Jonathan Andersson, Philippe Z Lin, Akira Urano, Marco Balduzzi, Federico Maggi, Stephen Hilt, and Rainer Vosseler working with Trend Micro’s Zero Day Initiative reported this vulnerability to NCCIC.

4. MITIGATIONS

Telecrane recommends upgrading to the latest firmware. Firmware version 00.0A resolves this vulnerability and can be obtained through the product distributor.

NCCIC recommends users take defensive measures to minimize the risk of exploitation of this vulnerability. Specifically, users should:

  • Minimize network exposure for all control system devices and/or systems, and ensure that they are not accessible from the Internet.
  • Locate control system networks and remote devices behind firewalls, and isolate them from the business network.
  • When remote access is required, use secure methods, such as Virtual Private Networks (VPNs), recognizing that VPNs may have vulnerabilities and should be updated to the most current version available. Also recognize that VPN is only as secure as the connected devices.

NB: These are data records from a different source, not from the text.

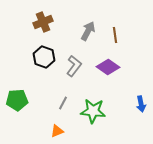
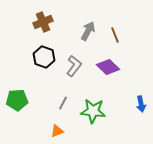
brown line: rotated 14 degrees counterclockwise
purple diamond: rotated 10 degrees clockwise
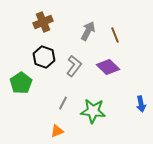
green pentagon: moved 4 px right, 17 px up; rotated 30 degrees counterclockwise
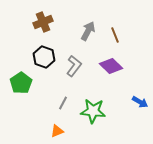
purple diamond: moved 3 px right, 1 px up
blue arrow: moved 1 px left, 2 px up; rotated 49 degrees counterclockwise
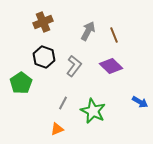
brown line: moved 1 px left
green star: rotated 20 degrees clockwise
orange triangle: moved 2 px up
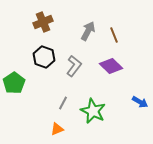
green pentagon: moved 7 px left
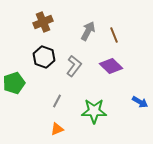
green pentagon: rotated 15 degrees clockwise
gray line: moved 6 px left, 2 px up
green star: moved 1 px right; rotated 25 degrees counterclockwise
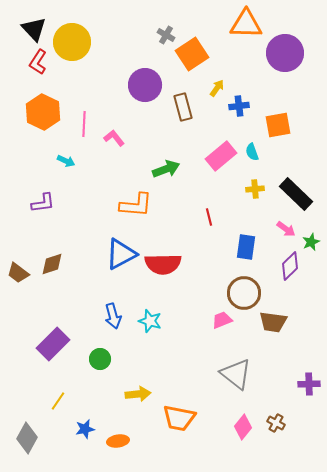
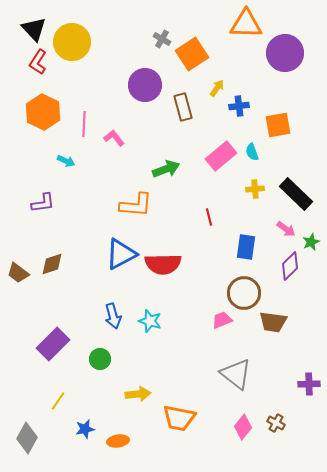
gray cross at (166, 35): moved 4 px left, 4 px down
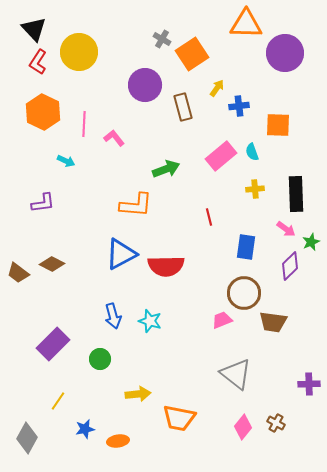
yellow circle at (72, 42): moved 7 px right, 10 px down
orange square at (278, 125): rotated 12 degrees clockwise
black rectangle at (296, 194): rotated 44 degrees clockwise
brown diamond at (52, 264): rotated 45 degrees clockwise
red semicircle at (163, 264): moved 3 px right, 2 px down
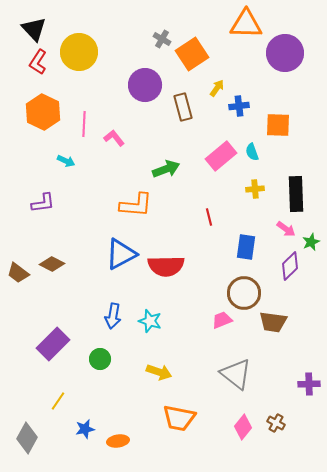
blue arrow at (113, 316): rotated 25 degrees clockwise
yellow arrow at (138, 394): moved 21 px right, 22 px up; rotated 25 degrees clockwise
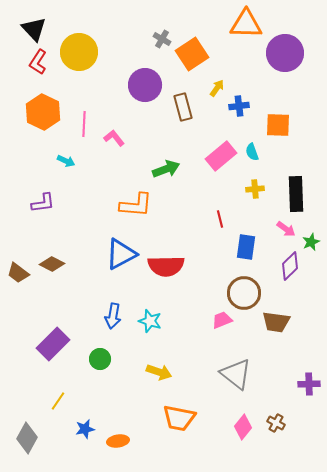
red line at (209, 217): moved 11 px right, 2 px down
brown trapezoid at (273, 322): moved 3 px right
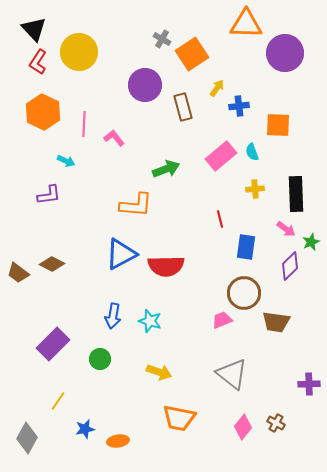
purple L-shape at (43, 203): moved 6 px right, 8 px up
gray triangle at (236, 374): moved 4 px left
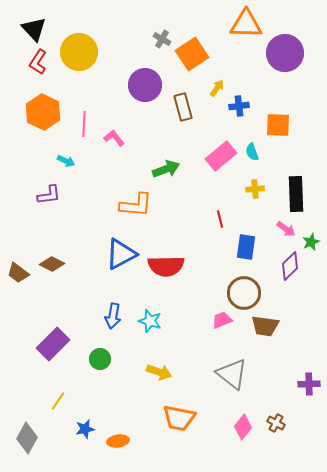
brown trapezoid at (276, 322): moved 11 px left, 4 px down
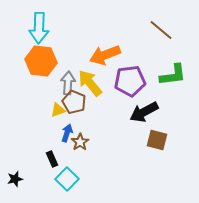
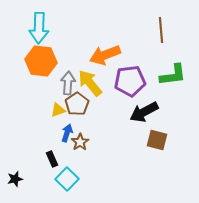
brown line: rotated 45 degrees clockwise
brown pentagon: moved 3 px right, 2 px down; rotated 15 degrees clockwise
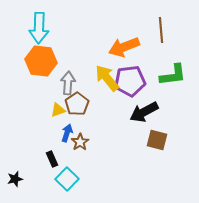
orange arrow: moved 19 px right, 8 px up
yellow arrow: moved 17 px right, 5 px up
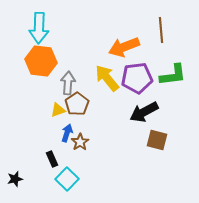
purple pentagon: moved 7 px right, 3 px up
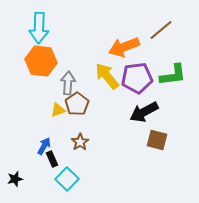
brown line: rotated 55 degrees clockwise
yellow arrow: moved 2 px up
blue arrow: moved 23 px left, 13 px down; rotated 12 degrees clockwise
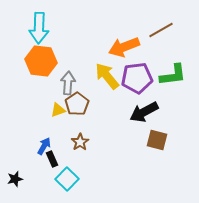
brown line: rotated 10 degrees clockwise
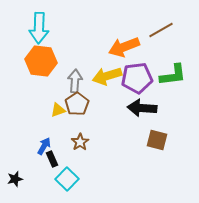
yellow arrow: rotated 68 degrees counterclockwise
gray arrow: moved 7 px right, 2 px up
black arrow: moved 2 px left, 4 px up; rotated 32 degrees clockwise
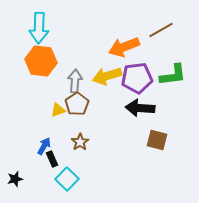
black arrow: moved 2 px left
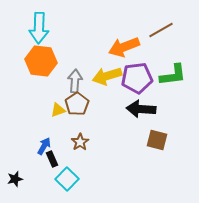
black arrow: moved 1 px right, 1 px down
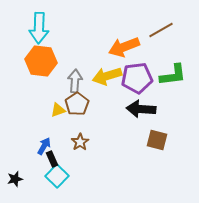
cyan square: moved 10 px left, 3 px up
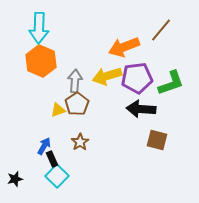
brown line: rotated 20 degrees counterclockwise
orange hexagon: rotated 16 degrees clockwise
green L-shape: moved 2 px left, 8 px down; rotated 12 degrees counterclockwise
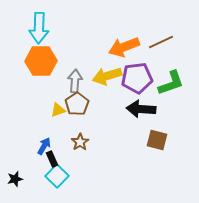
brown line: moved 12 px down; rotated 25 degrees clockwise
orange hexagon: rotated 24 degrees counterclockwise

NCCIC reminds organizations to perform proper impact analysis and risk assessment prior to deploying defensive measures.

NCCIC also provides a section for control systems security recommended practices on the ICS-CERT web page. Several recommended practices are available for reading and download, including Improving Industrial Control Systems Cybersecurity with Defense-in-Depth Strategies.

Additional mitigation guidance and recommended practices are publicly available on the ICS-CERT website in the Technical Information Paper, ICS-TIP-12-146-01B–Targeted Cyber Intrusion Detection and Mitigation Strategies.

Organizations observing any suspected malicious activity should follow their established internal procedures and report their findings to NCCIC for tracking and correlation against other incidents.

No known public exploits specifically target this vulnerability.